**TASK REQUIREMENTS:** Each line of the data below should be repeated exactly.

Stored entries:
= Beginning of Section =
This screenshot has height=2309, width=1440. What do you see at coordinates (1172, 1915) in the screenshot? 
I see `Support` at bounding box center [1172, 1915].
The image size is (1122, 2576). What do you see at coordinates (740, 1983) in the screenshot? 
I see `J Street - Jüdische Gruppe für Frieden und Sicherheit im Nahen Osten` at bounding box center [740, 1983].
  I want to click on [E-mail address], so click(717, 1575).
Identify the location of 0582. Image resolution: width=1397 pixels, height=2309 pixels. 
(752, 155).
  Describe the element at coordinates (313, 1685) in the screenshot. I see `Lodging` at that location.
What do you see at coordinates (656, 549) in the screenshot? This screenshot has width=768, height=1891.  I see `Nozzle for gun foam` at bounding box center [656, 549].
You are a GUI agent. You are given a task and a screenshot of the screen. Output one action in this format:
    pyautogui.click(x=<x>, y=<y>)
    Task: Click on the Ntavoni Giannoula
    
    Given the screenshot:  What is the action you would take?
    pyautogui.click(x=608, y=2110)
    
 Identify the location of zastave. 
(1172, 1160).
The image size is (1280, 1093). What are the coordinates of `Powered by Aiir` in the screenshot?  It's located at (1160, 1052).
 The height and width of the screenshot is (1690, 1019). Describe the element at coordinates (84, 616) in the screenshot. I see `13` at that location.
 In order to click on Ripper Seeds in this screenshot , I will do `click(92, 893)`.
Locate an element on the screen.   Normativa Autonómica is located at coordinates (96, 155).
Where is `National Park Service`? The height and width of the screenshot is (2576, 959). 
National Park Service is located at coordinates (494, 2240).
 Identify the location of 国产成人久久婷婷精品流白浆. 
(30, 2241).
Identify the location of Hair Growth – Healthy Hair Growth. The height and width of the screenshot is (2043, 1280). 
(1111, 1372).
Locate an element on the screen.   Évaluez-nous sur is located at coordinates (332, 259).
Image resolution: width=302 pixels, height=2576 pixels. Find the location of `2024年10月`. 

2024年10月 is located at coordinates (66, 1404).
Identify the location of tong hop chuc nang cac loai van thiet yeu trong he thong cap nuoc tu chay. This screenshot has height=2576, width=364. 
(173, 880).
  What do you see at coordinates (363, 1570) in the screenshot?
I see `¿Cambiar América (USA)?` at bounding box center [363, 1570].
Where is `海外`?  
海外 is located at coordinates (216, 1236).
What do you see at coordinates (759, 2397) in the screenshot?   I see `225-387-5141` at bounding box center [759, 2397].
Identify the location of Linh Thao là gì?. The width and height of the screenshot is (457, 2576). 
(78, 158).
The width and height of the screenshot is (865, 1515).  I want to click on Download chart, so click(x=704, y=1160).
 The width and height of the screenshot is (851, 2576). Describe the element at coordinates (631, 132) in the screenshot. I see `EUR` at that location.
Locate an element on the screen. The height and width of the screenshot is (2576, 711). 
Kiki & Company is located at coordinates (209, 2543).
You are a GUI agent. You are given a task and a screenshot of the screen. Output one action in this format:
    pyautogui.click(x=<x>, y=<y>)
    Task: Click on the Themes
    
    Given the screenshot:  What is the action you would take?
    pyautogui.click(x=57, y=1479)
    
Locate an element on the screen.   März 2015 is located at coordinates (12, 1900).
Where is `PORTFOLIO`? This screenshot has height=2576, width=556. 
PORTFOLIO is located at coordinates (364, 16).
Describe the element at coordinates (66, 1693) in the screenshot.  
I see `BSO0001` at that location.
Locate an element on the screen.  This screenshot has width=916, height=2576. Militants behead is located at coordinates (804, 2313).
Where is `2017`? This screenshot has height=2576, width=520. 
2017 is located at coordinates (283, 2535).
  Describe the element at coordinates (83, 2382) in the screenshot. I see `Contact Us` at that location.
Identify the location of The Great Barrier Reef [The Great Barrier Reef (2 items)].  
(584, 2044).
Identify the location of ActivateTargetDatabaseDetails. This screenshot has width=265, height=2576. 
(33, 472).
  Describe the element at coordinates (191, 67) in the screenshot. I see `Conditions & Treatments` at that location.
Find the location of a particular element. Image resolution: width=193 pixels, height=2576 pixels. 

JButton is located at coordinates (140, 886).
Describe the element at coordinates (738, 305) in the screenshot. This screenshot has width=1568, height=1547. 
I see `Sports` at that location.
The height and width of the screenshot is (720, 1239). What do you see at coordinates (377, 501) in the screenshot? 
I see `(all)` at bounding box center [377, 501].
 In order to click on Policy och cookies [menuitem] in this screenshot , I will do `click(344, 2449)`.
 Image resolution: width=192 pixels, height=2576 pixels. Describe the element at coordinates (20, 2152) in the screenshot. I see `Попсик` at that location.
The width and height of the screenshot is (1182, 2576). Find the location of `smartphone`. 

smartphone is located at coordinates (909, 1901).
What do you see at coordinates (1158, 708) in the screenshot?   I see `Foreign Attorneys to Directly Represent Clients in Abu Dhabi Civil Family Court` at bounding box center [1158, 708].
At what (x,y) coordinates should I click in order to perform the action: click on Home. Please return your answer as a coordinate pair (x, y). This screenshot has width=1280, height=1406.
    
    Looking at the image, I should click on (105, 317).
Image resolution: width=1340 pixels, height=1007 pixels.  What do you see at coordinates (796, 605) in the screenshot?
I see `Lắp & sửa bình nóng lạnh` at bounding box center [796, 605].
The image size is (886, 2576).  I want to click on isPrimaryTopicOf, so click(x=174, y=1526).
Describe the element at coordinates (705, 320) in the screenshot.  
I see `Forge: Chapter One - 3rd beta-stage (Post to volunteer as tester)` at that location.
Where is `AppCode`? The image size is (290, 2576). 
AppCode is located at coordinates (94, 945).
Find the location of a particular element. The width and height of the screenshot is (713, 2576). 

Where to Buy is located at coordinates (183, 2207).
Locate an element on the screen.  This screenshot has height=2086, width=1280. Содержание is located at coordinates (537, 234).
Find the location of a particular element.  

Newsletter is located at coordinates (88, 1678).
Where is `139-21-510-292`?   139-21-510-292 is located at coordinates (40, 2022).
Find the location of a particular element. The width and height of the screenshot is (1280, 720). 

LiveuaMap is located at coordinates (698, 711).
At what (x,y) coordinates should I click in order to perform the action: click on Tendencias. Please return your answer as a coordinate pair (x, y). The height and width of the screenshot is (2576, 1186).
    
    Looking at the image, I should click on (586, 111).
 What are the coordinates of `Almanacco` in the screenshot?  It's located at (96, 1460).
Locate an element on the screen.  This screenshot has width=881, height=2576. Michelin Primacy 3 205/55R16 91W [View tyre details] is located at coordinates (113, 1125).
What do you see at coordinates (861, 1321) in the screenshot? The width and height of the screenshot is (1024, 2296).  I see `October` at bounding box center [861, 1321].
= End of Section =
**EXPECTED ANSWER:**
This screenshot has height=2309, width=1440. What do you see at coordinates (1172, 1915) in the screenshot? 
I see `Support` at bounding box center [1172, 1915].
The image size is (1122, 2576). What do you see at coordinates (740, 1983) in the screenshot? 
I see `J Street - Jüdische Gruppe für Frieden und Sicherheit im Nahen Osten` at bounding box center [740, 1983].
  I want to click on [E-mail address], so click(717, 1575).
Identify the location of 0582. Image resolution: width=1397 pixels, height=2309 pixels. 
(752, 155).
  Describe the element at coordinates (313, 1685) in the screenshot. I see `Lodging` at that location.
What do you see at coordinates (656, 549) in the screenshot? This screenshot has width=768, height=1891.  I see `Nozzle for gun foam` at bounding box center [656, 549].
You are a GUI agent. You are given a task and a screenshot of the screen. Output one action in this format:
    pyautogui.click(x=<x>, y=<y>)
    Task: Click on the Ntavoni Giannoula
    
    Given the screenshot:  What is the action you would take?
    pyautogui.click(x=608, y=2110)
    
 Identify the location of zastave. 
(1172, 1160).
The image size is (1280, 1093). What are the coordinates of `Powered by Aiir` in the screenshot?  It's located at (1160, 1052).
 The height and width of the screenshot is (1690, 1019). Describe the element at coordinates (84, 616) in the screenshot. I see `13` at that location.
 In order to click on Ripper Seeds in this screenshot , I will do `click(92, 893)`.
Locate an element on the screen.   Normativa Autonómica is located at coordinates (96, 155).
Where is `National Park Service`? The height and width of the screenshot is (2576, 959). 
National Park Service is located at coordinates (494, 2240).
 Identify the location of 国产成人久久婷婷精品流白浆. 
(30, 2241).
Identify the location of Hair Growth – Healthy Hair Growth. The height and width of the screenshot is (2043, 1280). 
(1111, 1372).
Locate an element on the screen.   Évaluez-nous sur is located at coordinates (332, 259).
Image resolution: width=302 pixels, height=2576 pixels. Find the location of `2024年10月`. 

2024年10月 is located at coordinates (66, 1404).
Identify the location of tong hop chuc nang cac loai van thiet yeu trong he thong cap nuoc tu chay. This screenshot has height=2576, width=364. 
(173, 880).
  What do you see at coordinates (363, 1570) in the screenshot?
I see `¿Cambiar América (USA)?` at bounding box center [363, 1570].
Where is `海外`?  
海外 is located at coordinates (216, 1236).
What do you see at coordinates (759, 2397) in the screenshot?   I see `225-387-5141` at bounding box center [759, 2397].
Identify the location of Linh Thao là gì?. The width and height of the screenshot is (457, 2576). 
(78, 158).
The width and height of the screenshot is (865, 1515).  I want to click on Download chart, so click(x=704, y=1160).
 The width and height of the screenshot is (851, 2576). Describe the element at coordinates (631, 132) in the screenshot. I see `EUR` at that location.
Locate an element on the screen. The height and width of the screenshot is (2576, 711). 
Kiki & Company is located at coordinates (209, 2543).
You are a GUI agent. You are given a task and a screenshot of the screen. Output one action in this format:
    pyautogui.click(x=<x>, y=<y>)
    Task: Click on the Themes
    
    Given the screenshot:  What is the action you would take?
    pyautogui.click(x=57, y=1479)
    
Locate an element on the screen.   März 2015 is located at coordinates (12, 1900).
Where is `PORTFOLIO`? This screenshot has height=2576, width=556. 
PORTFOLIO is located at coordinates (364, 16).
Describe the element at coordinates (66, 1693) in the screenshot.  
I see `BSO0001` at that location.
Locate an element on the screen.  This screenshot has width=916, height=2576. Militants behead is located at coordinates (804, 2313).
Where is `2017`? This screenshot has height=2576, width=520. 
2017 is located at coordinates (283, 2535).
  Describe the element at coordinates (83, 2382) in the screenshot. I see `Contact Us` at that location.
Identify the location of The Great Barrier Reef [The Great Barrier Reef (2 items)].  
(584, 2044).
Identify the location of ActivateTargetDatabaseDetails. This screenshot has width=265, height=2576. 
(33, 472).
  Describe the element at coordinates (191, 67) in the screenshot. I see `Conditions & Treatments` at that location.
Find the location of a particular element. Image resolution: width=193 pixels, height=2576 pixels. 

JButton is located at coordinates (140, 886).
Describe the element at coordinates (738, 305) in the screenshot. This screenshot has width=1568, height=1547. 
I see `Sports` at that location.
The height and width of the screenshot is (720, 1239). What do you see at coordinates (377, 501) in the screenshot? 
I see `(all)` at bounding box center [377, 501].
 In order to click on Policy och cookies [menuitem] in this screenshot , I will do `click(344, 2449)`.
 Image resolution: width=192 pixels, height=2576 pixels. Describe the element at coordinates (20, 2152) in the screenshot. I see `Попсик` at that location.
The width and height of the screenshot is (1182, 2576). Find the location of `smartphone`. 

smartphone is located at coordinates (909, 1901).
What do you see at coordinates (1158, 708) in the screenshot?   I see `Foreign Attorneys to Directly Represent Clients in Abu Dhabi Civil Family Court` at bounding box center [1158, 708].
At what (x,y) coordinates should I click in order to perform the action: click on Home. Please return your answer as a coordinate pair (x, y). This screenshot has width=1280, height=1406.
    
    Looking at the image, I should click on (105, 317).
Image resolution: width=1340 pixels, height=1007 pixels.  What do you see at coordinates (796, 605) in the screenshot?
I see `Lắp & sửa bình nóng lạnh` at bounding box center [796, 605].
The image size is (886, 2576).  I want to click on isPrimaryTopicOf, so click(x=174, y=1526).
Describe the element at coordinates (705, 320) in the screenshot.  
I see `Forge: Chapter One - 3rd beta-stage (Post to volunteer as tester)` at that location.
Where is `AppCode`? The image size is (290, 2576). 
AppCode is located at coordinates (94, 945).
Find the location of a particular element. The width and height of the screenshot is (713, 2576). 

Where to Buy is located at coordinates (183, 2207).
Locate an element on the screen.  This screenshot has height=2086, width=1280. Содержание is located at coordinates (537, 234).
Find the location of a particular element.  

Newsletter is located at coordinates (88, 1678).
Where is `139-21-510-292`?   139-21-510-292 is located at coordinates (40, 2022).
Find the location of a particular element. The width and height of the screenshot is (1280, 720). 

LiveuaMap is located at coordinates (698, 711).
At what (x,y) coordinates should I click in order to perform the action: click on Tendencias. Please return your answer as a coordinate pair (x, y). The height and width of the screenshot is (2576, 1186).
    
    Looking at the image, I should click on (586, 111).
 What are the coordinates of `Almanacco` in the screenshot?  It's located at (96, 1460).
Locate an element on the screen.  This screenshot has width=881, height=2576. Michelin Primacy 3 205/55R16 91W [View tyre details] is located at coordinates (113, 1125).
What do you see at coordinates (861, 1321) in the screenshot? The width and height of the screenshot is (1024, 2296).  I see `October` at bounding box center [861, 1321].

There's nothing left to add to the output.